Le député RN a rappelé un principe juridique avant de tenir des propos sur les accusations visant le chanteur. Une intervention qui a rapidement fait réagir de nombreux internautes.
L’affaire Patrick Bruel continue de provoquer de nombreuses réactions. Alors que le chanteur fait face à plusieurs plaintes pour des faits de nature sex*elle, son maintien sur scène suscite aussi des interrogations.
Plusieurs maires ont déjà demandé l’annulation de concerts prévus dans leurs communes.

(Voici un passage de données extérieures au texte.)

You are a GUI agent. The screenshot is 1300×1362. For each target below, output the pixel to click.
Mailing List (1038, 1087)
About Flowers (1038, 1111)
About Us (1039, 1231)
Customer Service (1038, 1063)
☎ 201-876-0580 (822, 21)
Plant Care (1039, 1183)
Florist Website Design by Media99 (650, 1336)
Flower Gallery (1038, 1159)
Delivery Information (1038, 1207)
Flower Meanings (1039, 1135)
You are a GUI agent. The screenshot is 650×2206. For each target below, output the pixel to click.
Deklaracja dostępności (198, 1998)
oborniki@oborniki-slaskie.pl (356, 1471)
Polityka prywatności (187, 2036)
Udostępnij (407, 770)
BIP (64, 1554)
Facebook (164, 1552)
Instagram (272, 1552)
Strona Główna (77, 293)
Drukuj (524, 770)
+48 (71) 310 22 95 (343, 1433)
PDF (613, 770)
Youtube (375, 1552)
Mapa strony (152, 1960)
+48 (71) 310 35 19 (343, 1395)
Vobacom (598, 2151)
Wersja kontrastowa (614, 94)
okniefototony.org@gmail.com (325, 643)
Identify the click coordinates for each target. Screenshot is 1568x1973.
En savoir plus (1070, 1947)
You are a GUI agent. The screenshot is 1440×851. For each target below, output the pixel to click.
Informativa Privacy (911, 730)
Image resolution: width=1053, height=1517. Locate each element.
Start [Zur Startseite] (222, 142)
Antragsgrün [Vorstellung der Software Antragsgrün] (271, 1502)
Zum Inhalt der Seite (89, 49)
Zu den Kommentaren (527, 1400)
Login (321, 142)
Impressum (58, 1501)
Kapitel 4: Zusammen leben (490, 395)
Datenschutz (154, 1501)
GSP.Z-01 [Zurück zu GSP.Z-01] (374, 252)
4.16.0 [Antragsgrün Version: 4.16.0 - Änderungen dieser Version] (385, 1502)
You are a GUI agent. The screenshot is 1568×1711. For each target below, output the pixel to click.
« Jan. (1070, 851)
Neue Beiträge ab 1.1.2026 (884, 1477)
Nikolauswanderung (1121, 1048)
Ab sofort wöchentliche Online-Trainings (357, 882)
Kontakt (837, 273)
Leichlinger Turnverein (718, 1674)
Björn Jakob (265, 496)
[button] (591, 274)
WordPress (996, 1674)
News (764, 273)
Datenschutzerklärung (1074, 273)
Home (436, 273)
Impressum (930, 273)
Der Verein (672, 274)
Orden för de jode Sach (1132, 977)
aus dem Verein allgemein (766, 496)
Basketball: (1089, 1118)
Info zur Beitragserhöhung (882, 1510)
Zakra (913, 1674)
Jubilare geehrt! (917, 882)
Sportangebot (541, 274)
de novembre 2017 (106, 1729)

Dans ce contexte, Julien Odoul a pris la parole sur CNews.
Julien Odoul défend la présomption d’innocence de Patrick Bruel
Le député du Rassemblement national a commencé par rappeler la présomption d’innocence dont bénéficie Patrick Bruel. Ensuite, il s’est exprimé sur la parole des femmes dans les affaires de violences sex*elles.
Ses déclarations ont rapidement déclenché une polémique sur les réseaux sociaux. En effet, Patrick Bruel fait actuellement face à plusieurs accusations.
Une trentaine de femmes ont déposé plainte contre le chanteur pour différents faits présumés. Les accusations évoquées concernent notamment des viols et des tentatives de viol.
Elles portent également sur des agressions sexelles et du harcèlement sexel. Par ailleurs, l’artiste doit prochainement entamer une tournée anniversaire en France.
Cette situation alimente donc le débat autour de ses prochains concerts. Plusieurs villes où il doit se produire se sont déjà opposées à sa venue.
Invité sur CNews, Julien Odoul a été interrogé sur cette affaire. Le député RN a d’abord insisté sur un principe juridique fondamental.
« Tant que la justice n’est pas passée, Patrick Bruel est présumé innocent », a-t-il déclaré. Cette position correspond au principe de présomption d’innocence.
Ainsi, une personne mise en cause ne peut pas être considérée comme coupable avant une décision de justice. Cependant, l’élu ne s’est pas arrêté à cette question.
Des propos sur la parole des femmes
Julien Odoul a ensuite évoqué la parole des femmes qui portent plainte dans les affaires de violences sex*elles. Selon lui, une femme peut également mentir ou adopter un comportement malveillant.
Le député a notamment déclaré qu’une femme pouvait être « manipulatrice ». De plus, il a estimé que certaines personnes pouvaient livrer de faux témoignages.
Pour illustrer son propos, Julien Odoul a cité l’affaire Ary Abittan. Le comédien avait fait l’objet d’une plainte pour des pratiques sex*elles présumées non consenties.
Finalement, la justice avait prononcé un non-lieu. Cette décision ne constitue toutefois pas une déclaration d’innocence prononcée après un procès.
Elle signifie que les éléments réunis dans le dossier n’ont pas permis de poursuivre l’affaire devant une juridiction de jugement. La référence à ce dossier a donc rapidement alimenté les réactions.